The ability to access and make use of intelligence, soft or hard, is not dependent solely on the attitudes and behaviours of leaders and board members. Rather, it is also crucially reliant on the broader culture and systems of the organisation, particularly the extent to which their values, norms, behaviours and institutional capacities are oriented towards openness and learning.34 Past tragedies in healthcare have been attributed in part to a reluctance on the part of a wide range of people to raise concerns about quality and safety. At Mid Staffordshire, for example, many staff at the sharp end of care felt unable to speak up about the issues they saw. It was due to the tenacity of a determined few – including advocacy by patient groups – that the problems were finally recognised. 8

The willingness and ability of those at the sharp end to speak and the willingness and ability of those at the "blunt end" of senior leadership to listen exist in a somewhat reciprocal relationship.35 The efforts of boards and other senior leaders to foster openness, and the extent to which they model good behaviour, make proactive use of data for improvement, and listen and act on soft intelligence, are crucial in setting the organisational tone, for better or worse. But we should not overestimate the power of leaders or of "transformational leadership" in influencing behaviour across complex, disparate and dispersed organisations. The cultures of healthcare organisations are often multiple, and may be patterned along specialty, occupational groupings, professional hierarchies, and service lines.36 Consequently, the most important role of boards and senior leaders to nurturing positive cultures may be in authentically seeking and collating knowledge about variations in performance, behaviour and culture across their organisations, and supporting local leaders, located within units with their own subcultures, in their efforts to improve openness.

 

Conclusions 

The complexity of healthcare organisations makes them highly prone to structural secrecy, and the consequences have been seen, tragically, in multiple disasters of quality and safety of care over the last two decades, in the UK and elsewhere. Organisations vary in their ability to capture intelligence and use it as a basis for improvement, and the contribution of comfort-seeking behaviours to organisational malaise need to be recognised and addressed.
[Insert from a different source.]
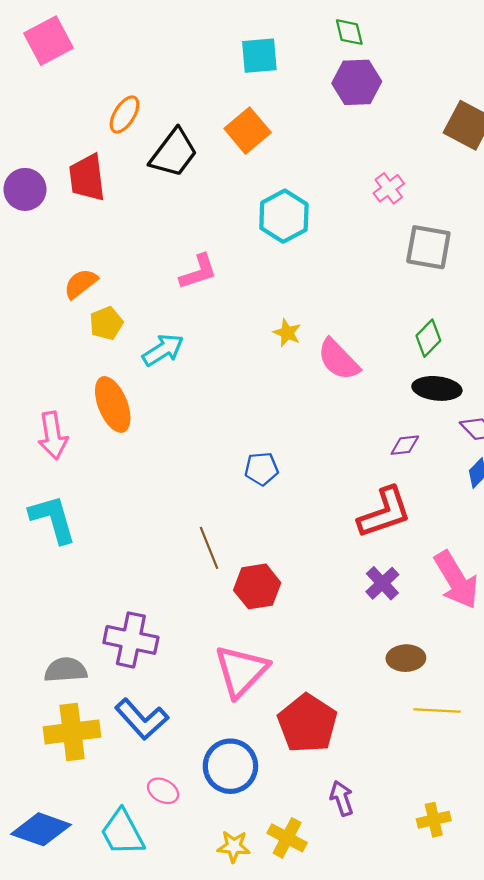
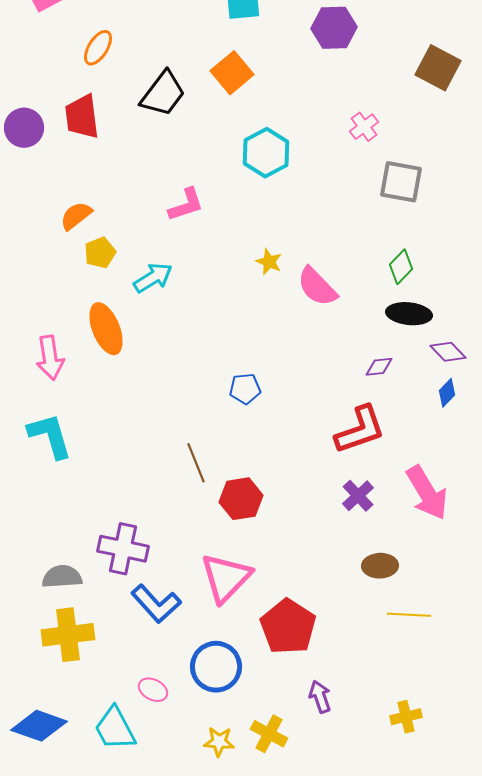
orange ellipse: (124, 114) -> (98, 48), moved
blue L-shape: (142, 719) -> (156, 604), moved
One way of addressing these challenges may in the opportunities presented by the concept of a learning health system:13 one that constantly integrates quality monitoring, quality improvement, research, operations, staff and patient engagement.37 Embracing this concept at organisation and at system level may help to routinise the use of data and insight from a variety of sources in the improvement of care – not least patients and carers themselves. Again, however, capacity to become a learning organisation will vary, and so institutional action at the level of the whole NHS system is also important.

The principles of positive deviance are likely to be especially helpful in the move towards learning at system level. Effective learning in health systems requires both learning from failures 38 and from success. 39 40 Encouraging examples are now beginning to appear, 41 42 suggesting the potential value of the approach – but how to replicate and scale positive deviance remains an important question.39 System-level actors – including national bodies, integrated care systems, regulators and improvement agencies – are likely to have an important contribution to make – not least because coordinating system-level activity in a way that enables individual organisations to realise problem-sensing behaviours. At system level, it is important that  "priority thickets" of goals that may conflict, compete or fail to cohere 5 are avoided if the potential of learning health systems is to be fulfilled, and the safety of patients advanced.